RAJA AMPAT – TribuneIndonesia.com – Keberadaan Taman Hutan Raya (Tahura) Raja Ampat di tengah kawasan Kota Waisai kembali menjadi perhatian warga. Lokasinya yang berada di kawasan strategis dinilai memiliki potensi untuk dikembangkan sebagai ruang publik sekaligus kawasan usaha masyarakat.
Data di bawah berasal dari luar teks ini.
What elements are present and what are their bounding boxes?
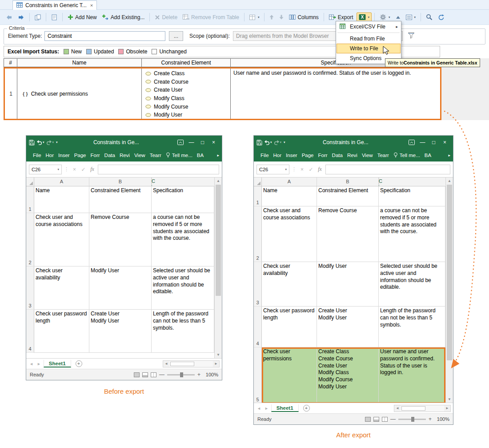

Sejumlah warga yang ditemui di sekitar kawasan Tahura mengaku prihatin dengan kondisi lingkungan di lokasi tersebut. Mereka berharap Pemerintah Kabupaten Raja Ampat melalui instansi terkait memberikan perhatian lebih serius, khususnya dalam menjaga kebersihan dan penataan kawasan.
Salah seorang warga yang tidak ingin disebutkan namanya mengatakan, kawasan Tahura sebenarnya memiliki potensi besar apabila dikelola dan dirawat secara berkelanjutan.
“Jadi saya berharap kepada pemerintah daerah untuk terus melakukan kebersihan di tempat ini. Tempat ini sebenarnya bagus untuk berjualan. Kalau Tahura ini dikelola dengan baik, tempatnya bagus,” ujarnya.
Menurutnya, posisi Tahura yang berada di tengah Kota Waisai menjadi salah satu alasan mengapa kawasan tersebut perlu mendapat perhatian pemerintah.
“Mengapa saya menyampaikan itu, karena tempat ini berada di tengah Waisai. Semua orang lewat di putaran ini,” katanya.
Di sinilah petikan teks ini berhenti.